In this paper, we consider three requirements and corresponding ideas to solve the problems described in Sect. 2. The first requirement is general versatility in package design. The recognition success rate should not vary depending on the object design. For versatility, we use a combination of color and intensity information. The second requirement is to obtain robustness of the target object to its surrounding objects. A target object should not be misrecognized as its surrounding objects. For robustness, we use the information of the target object and its surrounding objects, and select pixels with low commonality between the target object and its surrounding objects. The third requirement is speed. The efficiency of the process can be improved by reducing the number of pixels used for matching. On the basis of these three ideas, we propose a method, in which an overview is given in the next section.

3.2  Overview of Proposed Method

Figure 3 shows an overview of the proposed method. The proposed method consists of three modules. First, a color image and a grayscale version of the image are prepared; the two images are input to Module A, which selects pixels that are effective for matching as color information and pixels that are effective for matching as intensity information from each images. By combining the respective pixels, there are discretely effective pixels in terms of color information and effective pixels in terms of intensity information, which improves the object’s design versatility. Next, the combined pixels are input to Module B, where a genetic algorithm (GA) is used to select pixels that are highly robust to surrounding objects. Optimization methods such as greedy algorithm could be considered, but they are prone to local solutions, so GA was used, which is suitable for solving complex problems. Selected pixels are then used for matching in Module C to enable fast and reliable matching. The aforementioned process produces a small number of pixels that are robust to surrounding objects by combining color and intensity information. By optimally combining these pixels, we consider that the versatility of the object package design is increased and that matching only a small number of pixels enables fast processing.

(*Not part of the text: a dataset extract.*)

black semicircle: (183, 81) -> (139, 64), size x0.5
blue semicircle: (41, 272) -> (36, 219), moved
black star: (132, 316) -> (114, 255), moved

Fig. 3  Overview of proposed method.

Module A is described in detail in Sect. 3.3, Module B in Sect. 3.4, and Module C in Sect. 3.5.

3.3  Method of Combining Color and Intensity Information

The proposed method uses the co-occurrence of two pixels in the target image (starting pixel \(P\) and ending pixel \(Q\)) as an indicator of pixel distinctiveness. First, pixel pairs are applied to all locations in the image in a raster scan, and the values \(p\) and \(q\) of \(P\) and \(Q\), respectively, are used as indexes to vote for the number of occurrences in a 2-dimensional matrix. After all pixel pairs have been voted on, a co-occurrence histogram is completed. Pixel pairs (displacement vectors \(d\)) can have several patterns of pixel distances, but in this case we used the patterns \(d\) = 1, 2, 4, 8, 16 in the horizontal and vertical directions. The more of these patterns there are, the more the spatial frequency of the image can be represented.

The specific process of the method is shown in Fig. 4. First, from the grayscale image of the target object, frequencies of the occurrence of intensity values per pixel pair are calculated, and from the color image, frequencies of the occurrence of hue values (Hue values of HSV, quantized to 256 levels) per pixel pair are calculated. Hue values can represent color information in a single channel and can be converted from RGB values at high speed. From each generated co-occurrence histogram, the pixel pairs with the lowest occurrence frequency are selected.

Fig. 4  Process of selecting effective pixels for matching in the target images.

In other words, the pixel pair occurrence frequency \(F_r\) is defined by Eqs. (1), (2), and (3), where \(P\) and \(Q\) are pixel pairs, \(p\) and \(q\) are pixel pair values, \(\boldsymbol{v}_P = (x_P, y_P)\) and \(\boldsymbol{v}_Q = (x_Q, y_Q)\), respectively, the displacement vector of \(Q\) relative to \(P\) is \(d = (k, l)\), \(\mathcal{P}\) is the position vector in the entire target object image, and \(f(\cdot)\) is a value for a coordinate. Pixels with a high frequency of occurrence are patterns that often appear in the image, and by not selecting them, it is possible to carefully select only those pixels that are effective for matching. These pixels are disambiguated, and a certain reduction in mismatches can be expected. In addition, the selected pixels are a mixture of pixels that are valid as color information and pixels that are valid as intensity information, as shown in the left side of Fig. 4, leading to improved versatility in the design and colors of the object.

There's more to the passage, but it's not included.